#### Problem:
Output exactly the line that includes "від або враження" and all the lines after it through the end of the listing below, and nothing more.

#### Dataset extract:
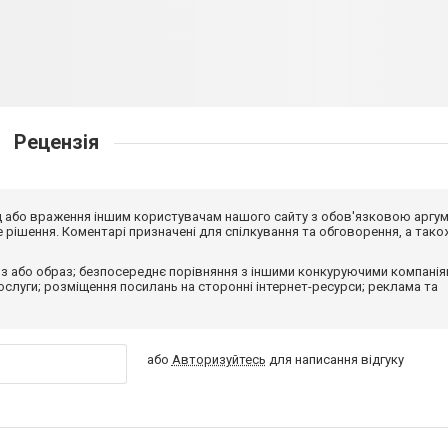
Рецензія
від або враження іншим користувачам нашого сайту з обов'язковою аргу
рішення. Коментарі призначені для спілкування та обговорення, а тако
з або образ; безпосереднє порівняння з іншими конкуруючими компанія
 послуги; розміщення посилань на сторонні інтернет-ресурси; реклама та
або
Авторизуйтесь
для написання відгуку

#### Your solution:
від або враження іншим користувачам нашого сайту з обов'язковою аргу
рішення. Коментарі призначені для спілкування та обговорення, а тако
з або образ; безпосереднє порівняння з іншими конкуруючими компанія
 послуги; розміщення посилань на сторонні інтернет-ресурси; реклама та
або
Авторизуйтесь
для написання відгуку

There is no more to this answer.